Induction help

pikminman · #1 $Old$ November 16th, 2009, 09:53 AM

Hi I have an induction question. I think I have the thing done properly, I'm just not 100% sure.

The question is: prove that (3n)! <= 27^n (n!)^3
for all positive integers n.

This is what I have so far:

show for 1:
6<27

assume true for k where k is some positive integer
(3k)! <= 27^k (k!)^3

prove true for k+1
(3(k+1))! <= 27^(k+1) (k+1!)^3
(3k + 3)! <= (27^k)(27)((k!)^3)((k+1)^3)
((3k)!)(3k+1)(3k+2)(3k+3) <= (27^k)(27)((k!)^3)((k+1)^3)
THIS IS THE STEP I'M UNSURE ABOUT!!
I take out the original equation.. is this ok?
(3k+1)(3k+2)(3k+3) <= (27)(k+1)^3
27k^3 + 54k^2 + 33k + 6 <= 27k^3 + 81m^2 + 81m + 27

QED?

Drexel28 · #2 $Old$ November 16th, 2009, 10:09 AM

Quote:

Originally Posted by pikminman $View Post$

Hi I have an induction question. I think I have the thing done properly, I'm just not 100% sure.

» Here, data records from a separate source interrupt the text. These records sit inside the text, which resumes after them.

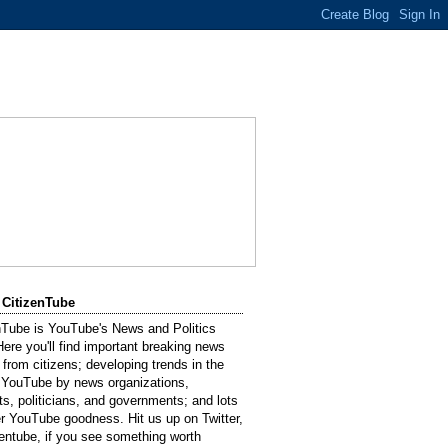
 CitizenTube
nTube is YouTube's News and Politics
Here you'll find important breaking news
 from citizens; developing trends in the
 YouTube by news organizations,
sts, politicians, and governments; and lots
er YouTube goodness. Hit us up on Twitter,
entube, if you see something worth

The question is: prove that (3n)! <= 27^n (n!)^3
for all positive integers n.

This is what I have so far:

show for 1:
6<27

assume true for k where k is some positive integer
(3k)! <= 27^k (k!)^3

prove true for k+1
(3(k+1))! <= 27^(k+1) (k+1!)^3
(3k + 3)! <= (27^k)(27)((k!)^3)((k+1)^3)
((3k)!)(3k+1)(3k+2)(3k+3) <= (27^k)(27)((k!)^3)((k+1)^3)
THIS IS THE STEP I'M UNSURE ABOUT!!
I take out the original equation.. is this ok?
(3k+1)(3k+2)(3k+3) <= (27)(k+1)^3
27k^3 + 54k^2 + 33k + 6 <= 27k^3 + 81m^2 + 81m + 27

QED?

Note that $\lim_{n\to\infty}\frac{27(n+1)!^3}{(3n+3)!}\cdot\frac{(3n)!}{27n!^3}=\frac{1}{27}$ . This means that $\frac{27(n!)^3}{(3n)!}\to0$ so clearly at some point $(3n)!>27(n!)^3$ . Maybe you want to relook at the question.

pikminman · #3 $Old$ November 16th, 2009, 10:12 AM

Quote:

Originally Posted by Drexel28 $View Post$

Note that $\lim_{n\to\infty}\frac{27(n+1)!^3}{(3n+3)!}\cdot\frac{(3n)!}{27n!^3}=\frac{1}{27}$ . This means that $\frac{27(n!)^3}{(3n)!}\to0$ so clearly at some point $(3n)!>27(n!)^3$ . Maybe you want to relook at the question.

I said 27^n not just 27. Maybe I don't understand what you mean.